Bei der ersten Beratung vor einem Jahr hatte der Nationalrat eine wortgetreue Umsetzung der Initiative beschlossen, basierend auf dem Text der noch hängigen Durchsetzungsinitiative. Selbst relativ geringfügige Straftaten wie Schwarzarbeit sollten grundsätzlich zur Landesverweisung führen – unabhängig von den konkreten Umständen.

Der Nationalrat versuchte, die SVP damit zum Rückzug der Durchsetzungsinitiative zu bewegen, setzte sich aber dem Vorwurf des «vorauseilenden Gehorsams» aus. Der Ständerat mochte sich dem Entscheid nicht anschliessen. Er stimmte in der Wintersession mit grosser Mehrheit einem neuen Umsetzungsvorschlag zu, der nun auch im Nationalrat eine klare Mehrheit gefunden hat. Dagegen sprachen sich nur SVP und wenige FDP-Vertreter aus.

Und so lautet die Härtefallklausel:

«Das Gericht kann ausnahmsweise von einer Landesverweisung absehen, wenn diese für den Ausländer einen schweren persönlichen Härtefall bewirken würde und die öffentlichen Interessen an der Landesverweisung gegenüber den privaten Interessen des Ausländers am Verbleib in der Schweiz nicht überwiegen. Dabei ist der besonderen Situation von Ausländern Rechnung zu tragen, die in der Schweiz geboren oder aufgewachsen sind.»
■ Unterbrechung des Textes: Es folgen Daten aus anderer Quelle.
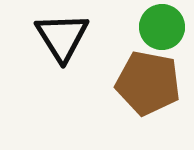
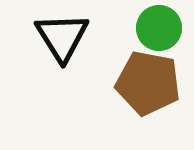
green circle: moved 3 px left, 1 px down
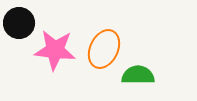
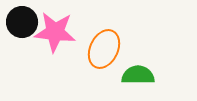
black circle: moved 3 px right, 1 px up
pink star: moved 18 px up
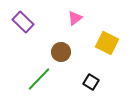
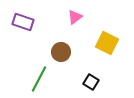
pink triangle: moved 1 px up
purple rectangle: rotated 25 degrees counterclockwise
green line: rotated 16 degrees counterclockwise
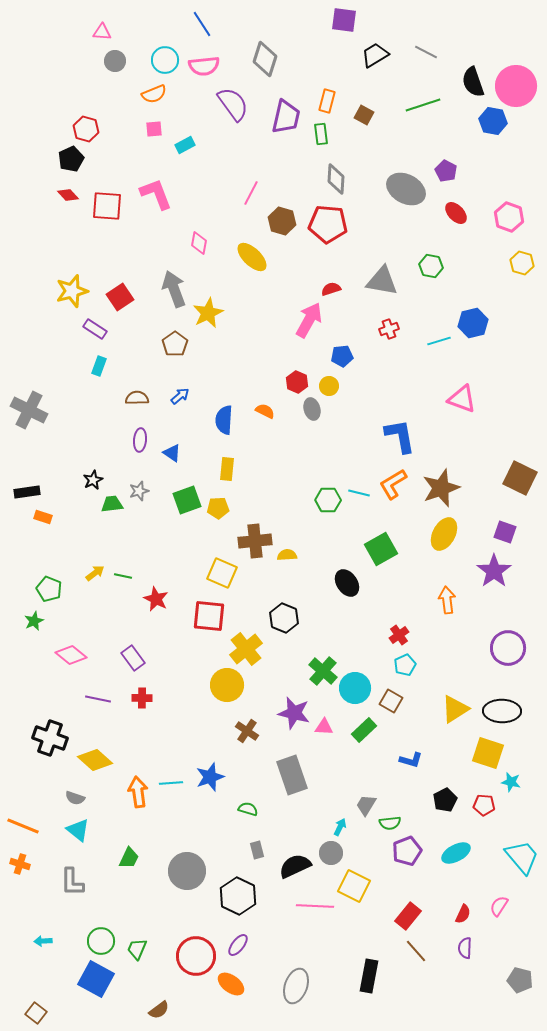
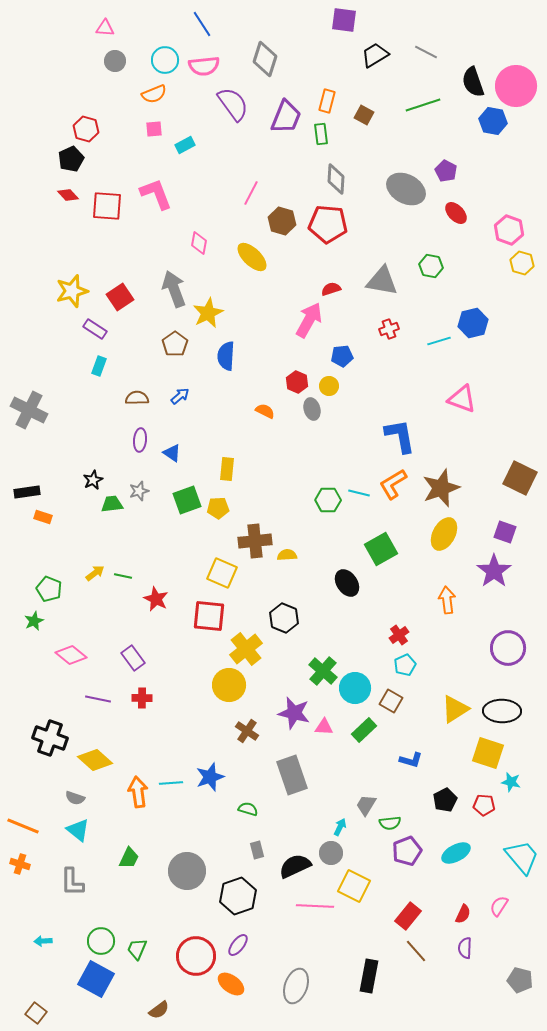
pink triangle at (102, 32): moved 3 px right, 4 px up
purple trapezoid at (286, 117): rotated 9 degrees clockwise
pink hexagon at (509, 217): moved 13 px down
blue semicircle at (224, 420): moved 2 px right, 64 px up
yellow circle at (227, 685): moved 2 px right
black hexagon at (238, 896): rotated 15 degrees clockwise
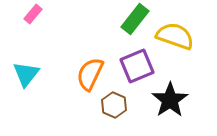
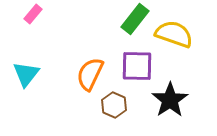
yellow semicircle: moved 1 px left, 2 px up
purple square: rotated 24 degrees clockwise
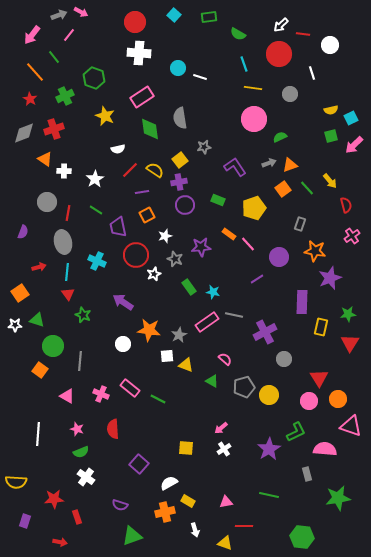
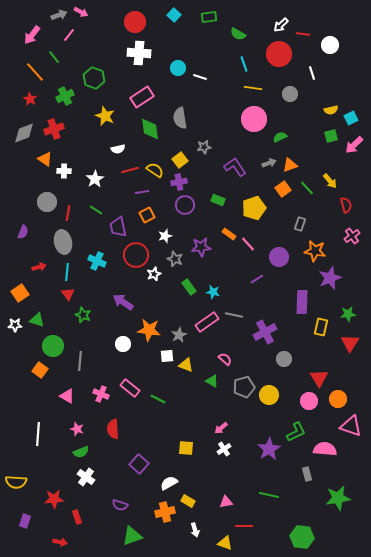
red line at (130, 170): rotated 30 degrees clockwise
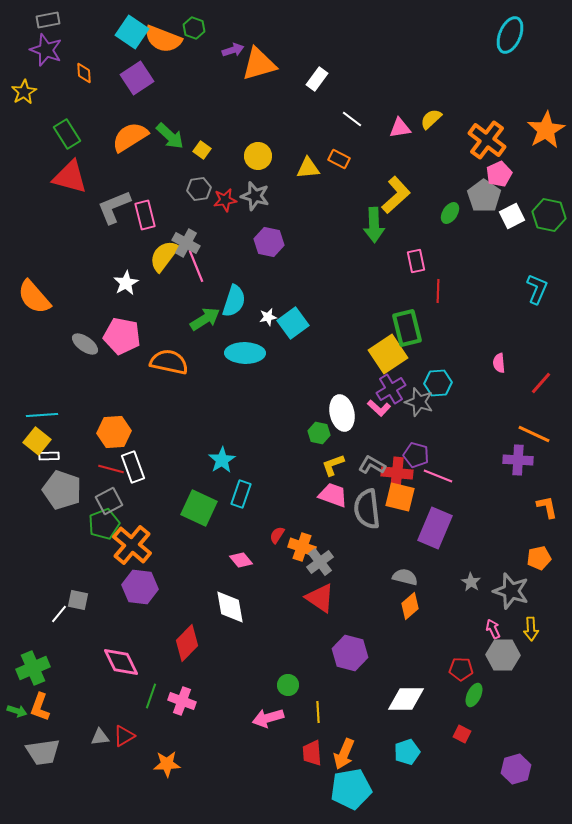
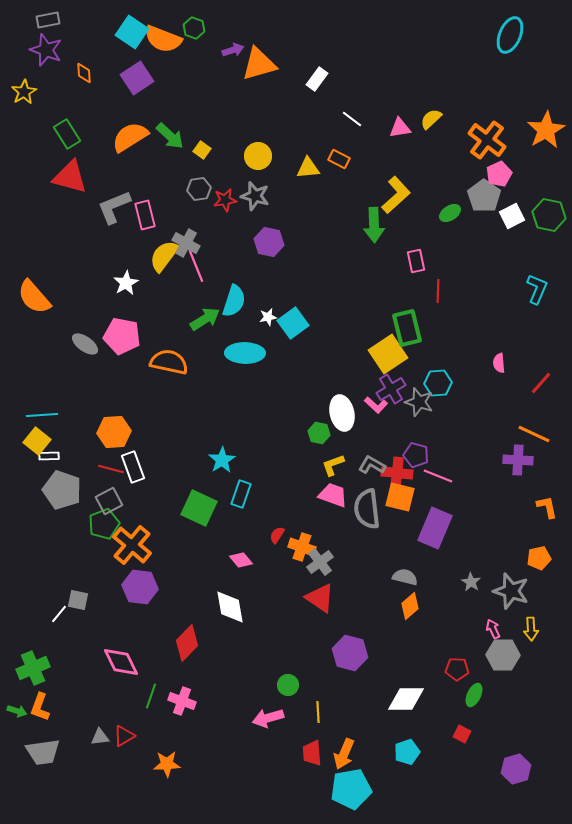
green ellipse at (450, 213): rotated 25 degrees clockwise
pink L-shape at (379, 408): moved 3 px left, 3 px up
red pentagon at (461, 669): moved 4 px left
Wer in der Schweiz geboren wurde, soll nicht mehr von der automatischen Ausschaffung bedroht werden. Gleiches gilt für Bagatelldelikte, wobei es dafür keine klare Definition gibt. Der Entscheid wird den Gerichten überlassen. Damit lassen sich auch jene Urteile umschiffen, die vom Bundesgericht aus Gründen der Verhältnismässigkeit ohnehin nicht gestützt würden.
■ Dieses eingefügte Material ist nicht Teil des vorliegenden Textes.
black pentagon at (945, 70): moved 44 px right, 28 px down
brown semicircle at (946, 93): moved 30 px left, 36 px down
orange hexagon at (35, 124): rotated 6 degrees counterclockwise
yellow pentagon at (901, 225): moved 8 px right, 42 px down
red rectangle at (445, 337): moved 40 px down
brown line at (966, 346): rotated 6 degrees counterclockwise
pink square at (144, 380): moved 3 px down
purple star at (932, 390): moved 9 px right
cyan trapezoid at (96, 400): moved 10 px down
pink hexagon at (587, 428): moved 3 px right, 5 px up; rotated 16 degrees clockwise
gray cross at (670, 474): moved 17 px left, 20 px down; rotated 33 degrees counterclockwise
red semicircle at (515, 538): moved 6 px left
Die SVP wehrte sich vehement gegen diese Härtefallklausel, «welche ziemlich genau dem entspricht, was Volk und Stände im November 2010 abgelehnt haben», wie der Zürcher Nationalrat Gregor Rutz ausführte. Er spielte damit auf den Gegenvorschlag zur SVP-Initiative an, der beim Volk durchgefallen war. Dieser enthielt folgenden Passus:

«Beim Entscheid über die Aus- und Wegweisung sowie dem Entzug des Aufenthaltsrechts sind die Grundrechte und die Grundprinzipien der Bundesverfassung und des Völkerrechts, insbesondere der Grundsatz der Verhältnismässigkeit, zu beachten.» 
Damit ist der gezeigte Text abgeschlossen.